In a generic amplifier with an input stage comprising a tap coupler, an isolator and other optical components the losses in the input stage are added to the other losses in a dB for dB regime. Therefore it is important to minimize the losses in the input stage in order to optimise the noise performance of the amplifier. By dividing the EDF amplifier into imaginary sections with constant gain and close to exponential decay of pump power and inversion along a forward pumped amplifier, it can be demonstrated that the highest gain is in the first section of the amplifier. Similarly to the relationship between the input losses and the NF, high gain in the first section decreases the overall NF. In summary it can be said that, for a low NF amplifier, the input stage losses have to be minimized and the signal has to be amplified as early as possible.
Reflections in the optical signal path within the EDF amplifier are produced at different points. Passive components such as dielectric filters, optical circulators and isolators are made of bulk optic components inserted between collimating and collecting optical elements. Furthermore each of the optical surfaces produces a reflection, even if such reflection has been minimized by use of antireflection coatings. A typical return loss is ˜55 dB, although pump laser diodes can have a much higher return loss of the order of ˜20 dB and fibre Bragg gratings can have a return loss down to 1 dB. Additionally Rayleigh scattering in optical fibres provides a reflection mechanism in the fibre itself, although compared to discrete reflections the Rayleigh scattering can usually be ignored.

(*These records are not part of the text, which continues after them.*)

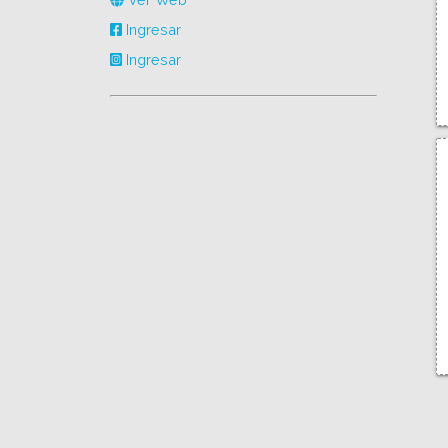
Ingresar
Ingresar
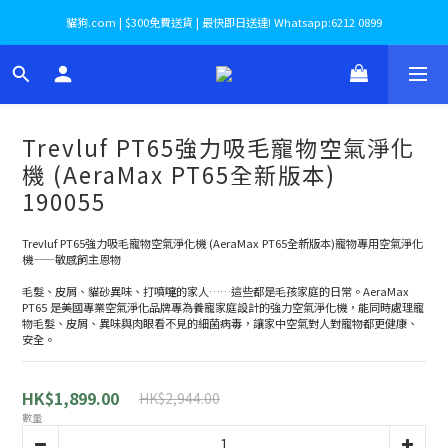
貓狗.com | $300免費送貨 | 最快即日送達! Whatsapp:6212 0899
Trevluf PT65強力吸毛寵物空氣淨化
機 (AeraMax PT65全新版本)
190055
Trevluf PT65強力吸毛寵物空氣淨化機 (AeraMax PT65全新版本)寵物專用空氣淨化
機——敏感飼主恩物
毛髮、皮屑、貓砂異味、打噴嚏的家人……這些都是毛孩家庭的日常。AeraMax 
PT65 是美國專業空氣淨化品牌專為養寵家庭設計的強力空氣淨化機，能同時處理寵
物毛髮、皮屑、異味與肉眼看不見的細菌病毒，讓家中空氣對人對寵物都更健康、
安全。
HK$1,899.00
HK$2,944.00
數量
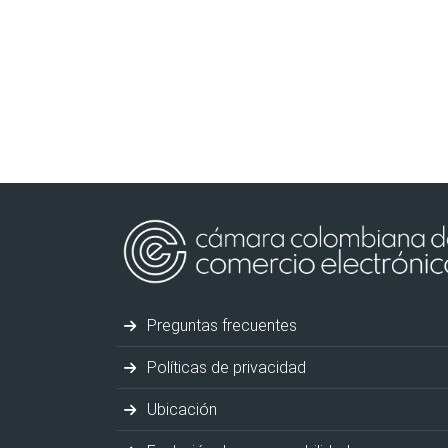
Preguntas frecuentes
Políticas de privacidad
Ubicación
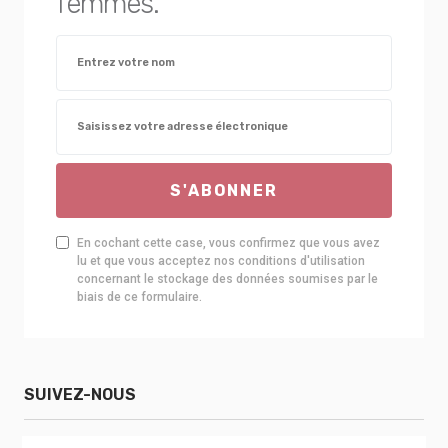
femmes.
S'ABONNER
En cochant cette case, vous confirmez que vous avez
lu et que vous acceptez nos conditions d'utilisation
concernant le stockage des données soumises par le
biais de ce formulaire.
SUIVEZ-NOUS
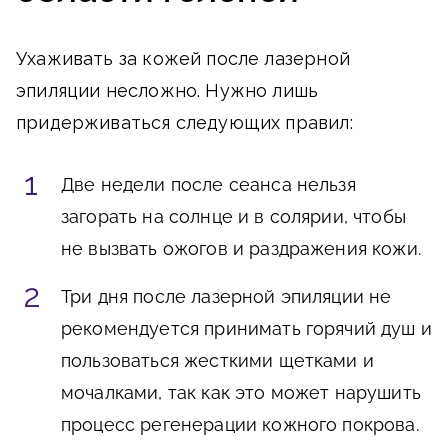
Ухаживать за кожей после лазерной
эпиляции несложно. Нужно лишь
придерживаться следующих правил:
Две недели после сеанса нельзя
загорать на солнце и в солярии, чтобы
не вызвать ожогов и раздражения кожи.
Три дня после лазерной эпиляции не
рекомендуется принимать горячий душ и
пользоваться жесткими щетками и
мочалками, так как это может нарушить
процесс регенерации кожного покрова.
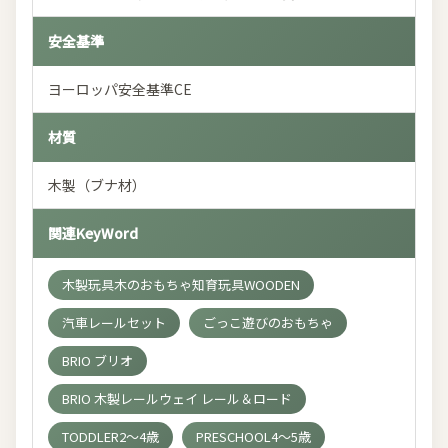
安全基準
ヨーロッパ安全基準CE
材質
木製（ブナ材）
関連KeyWord
木製玩具木のおもちゃ知育玩具WOODEN
汽車レールセット
ごっこ遊びのおもちゃ
BRIO ブリオ
BRIO 木製レールウェイ レール＆ロード
TODDLER2～4歳
PRESCHOOL4～5歳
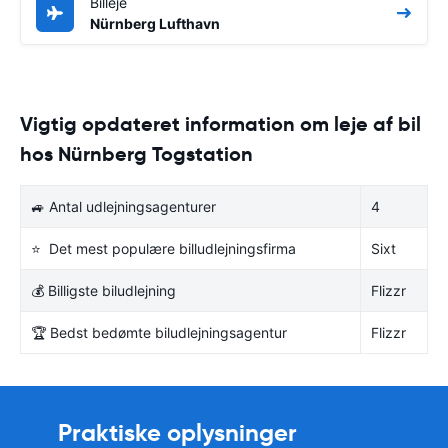
Billeje
Nürnberg Lufthavn
Vigtig opdateret information om leje af bil
hos Nürnberg Togstation
🚙 Antal udlejningsagenturer
4
⭐ Det mest populære billudlejningsfirma
Sixt
💰 Billigste biludlejning
Flizzr
🏆 Bedst bedømte biludlejningsagentur
Flizzr
Praktiske oplysninger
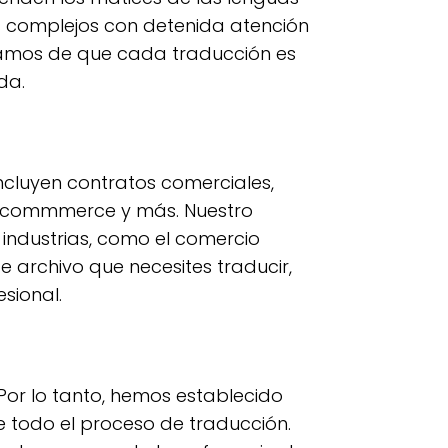
s
complejos con detenida atención
uramos de que cada traducción es
da.
ncluyen contratos comerciales,
e-commmerce y más. Nuestro
industrias, como el comercio
e archivo que necesites traducir,
sional.
Por lo tanto, hemos establecido
 todo el proceso de traducción.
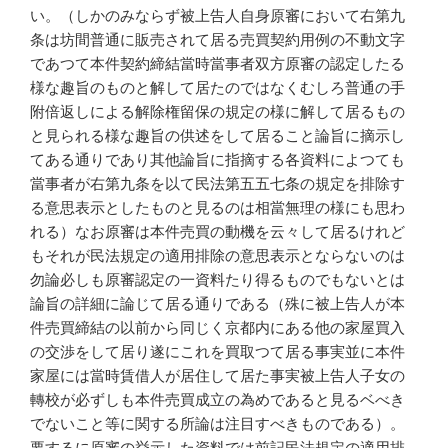
い。（しかのみならず被上告人自身原審において右第九
条は坊間普通に販売されて居る売買契約用例の不動文字
であつて本件契約締結當時當事者双方原審の認定したる
様な趣旨のものと解して居たのではなくむしろ普通の手
附倍返しによる解除権留保の規定の様に解して居るもの
と見られる様な趣旨の供述をして居ること論旨に摘示し
てある通りであり其他論旨に指摘する各資料によつても
當事者が右第九条を以て民法第五五七条の規定を排除す
る意思表示としたものと見るのは相當無理の様にも思わ
れる）なお原審は本件売買の動機を云々して居るけれど
もそれが民法規定の適用排除の意思表示とならないのは
勿論必しも原審認定の一資料たり得るものでもないとは
論旨の詳細に論じて居る通りである（殊に被上告人が本
件売買締結の以前から同じく京都内にある他の家屋買入
の交渉をして居り遂にこれを買取つて居る事実並に本件
家屋には當時賃借人が居住して居た事実被上告人子女の
轉校が必ずしも本件売買成立の為めであると見るベべき
でないこと等に関する所論は注目すべきものである）。
要するに原審の挙示した資料では前記民法規定の適用排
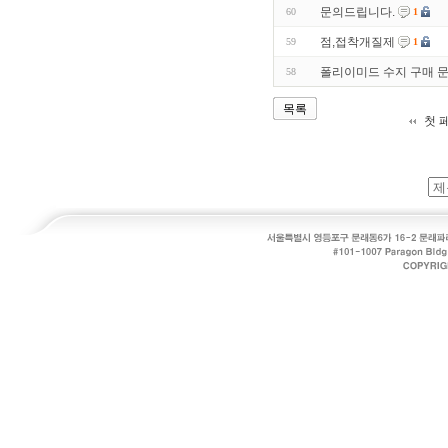
문의드립니다.
60
1
점,접착개질제
59
1
폴리이미드 수지 구매 
58
목록
첫 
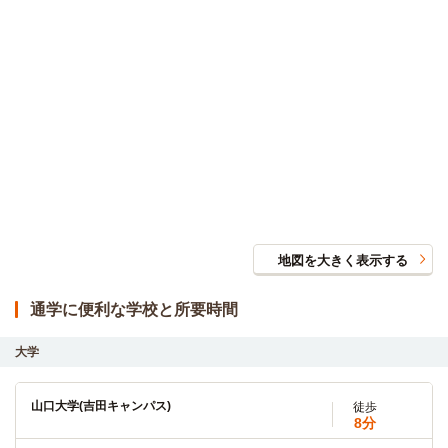
地図を大きく表示する
通学に便利な学校と所要時間
大学
山口大学(吉田キャンパス)
徒歩
8分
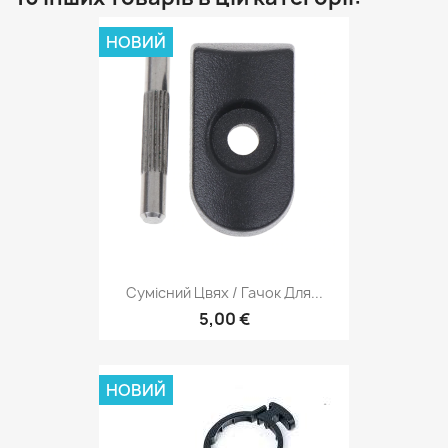
НОВИЙ
Сумісний Цвях / Гачок Для...
5,00 €
НОВИЙ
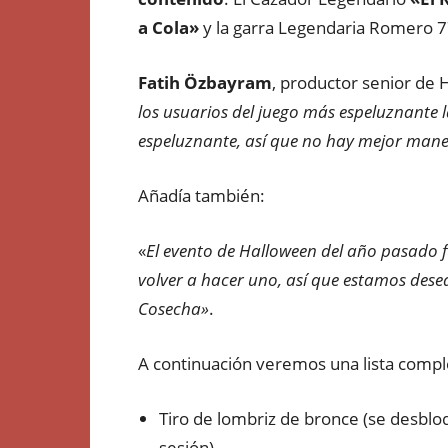
a Cola»
y la garra Legendaria Romero 
Fatih Özbayram
, productor senior de
los usuarios del juego más espeluznante 
espeluznante, así que no hay mejor mane
Añadía también:
«
El evento de Halloween del año pasado
volver a hacer uno, así que estamos des
Cosecha»
.
A continuación veremos una lista compl
Tiro de lombriz de bronce (se desbloq
sesión).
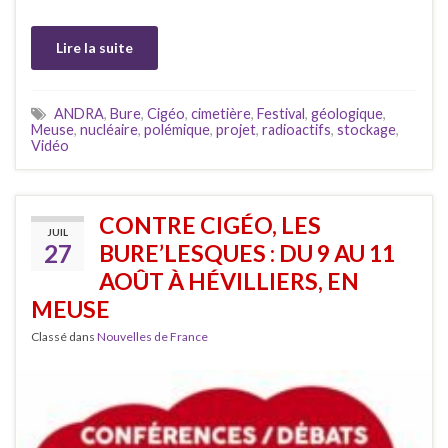
Lire la suite
ANDRA
,
Bure
,
Cigéo
,
cimetière
,
Festival
,
géologique
,
Meuse
,
nucléaire
,
polémique
,
projet
,
radioactifs
,
stockage
,
Vidéo
CONTRE CIGÉO, LES
JUIL
27
BURE’LESQUES : DU 9 AU 11
AOÛT À HÉVILLIERS, EN
MEUSE
Classé dans
Nouvelles de France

Double reflections of the signal in the amplifier (higher order reflections being ignored) or multipath interference (MPI) act as another source of noise. In an EDF amplifier this noise cannot be measured in the optical domain by contrast with the signal spontaneous noise figure. Furthermore, in the case where there is a highly inverted EDF between two reflection points in the amplifier, the MPI can reach levels that will deteriorate the amplifier performance significantly.
U.S. Pat. No. 6,377,394 discloses a control arrangement for controlling pump currents supplied to a number of pump stages of an EDF amplifier in order to achieve a substantially constant gain in spite of the various factors tending to give rise to gain modulation. However, at low levels of amplification, current is supplied only to the first pump stage, and no current is supplied to the or each further pump stage. As a result losses are associated with the further pump stages which are in turn compensated for by an increase in the power supplied to the first pump stage, thus providing a high level of MPI and deteriorating the performance of the amplifier.
It is an object of the invention to provide an optical amplifier having a low noise characteristic which is maintained over time and under various conditions.